Term (gestational age > or = 37 weeks) and preterm neonates (GA < 37 weeks) with hyperbilirubinemia requiring phototherapy were included in the study. All patients except for the ones in incubators were randomized to receive either close phototherapy (15 cm above the patient) or remote phototherapy (30-45 cm above patient). Body temperature, heart rate and blood pressure were measured before treatment, six hours into treatment and one hour after cessation of treatment. Blood samples for NO and VEGF measurements were also taken at the same times.

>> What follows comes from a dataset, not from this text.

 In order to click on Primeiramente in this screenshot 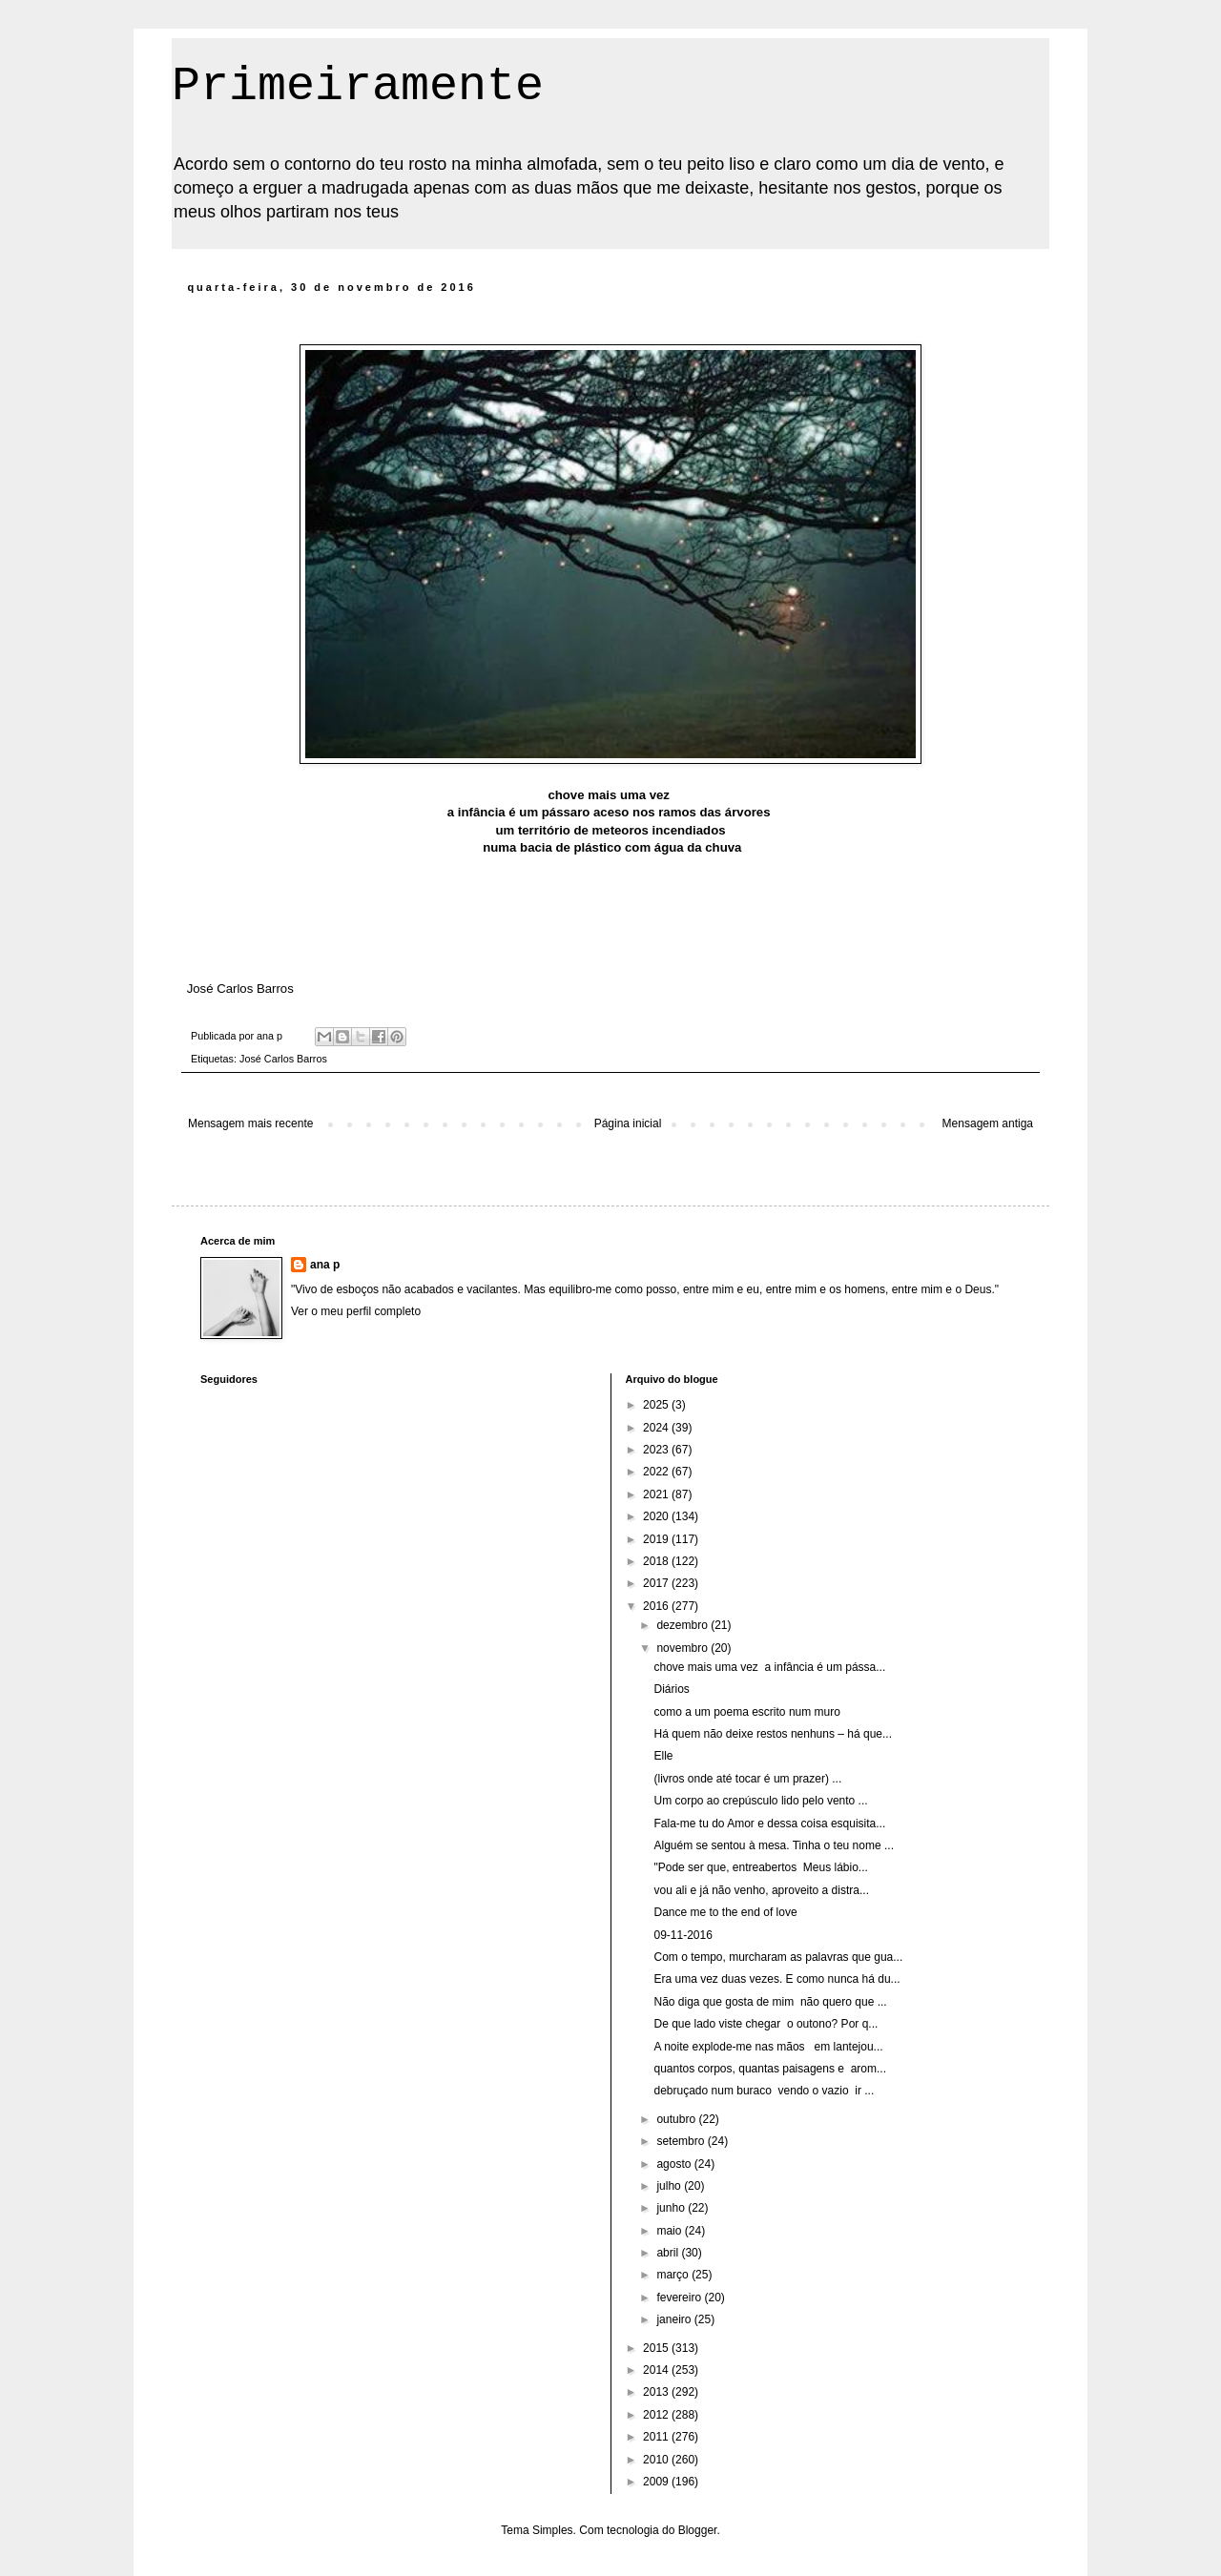 , I will do `click(358, 86)`.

Sixty-one term newborns and 37 preterm newborns were included in the study. Patients were distributed into four groups according to the dose of treatment together with gestational age, i.e. term close and remote photoherapy groups (n = 29, n = 32, respectively), preterm close and remote photoherapy groups (n=10, n=27, respectively). Body temperature increased significantly with phototherapy in all groups but was not at hyperthermia level. Heart rate increased in all groups except for term newborns in the remote phototherapy group and blood pressure decreased in term infants but was unchanged in preterms. None of these changes were at the level of tachycardia or hypotension for a newborn. Phototherapy did not result in elevation of NO or VEGF levels.
This study showed that in our group of patients close or remote phototherapy caused some body temperature, heart rate and blood pressure changes that were not clinically significant and did not result in increased levels of NO or VEGF, which are well known vasodilator mediators.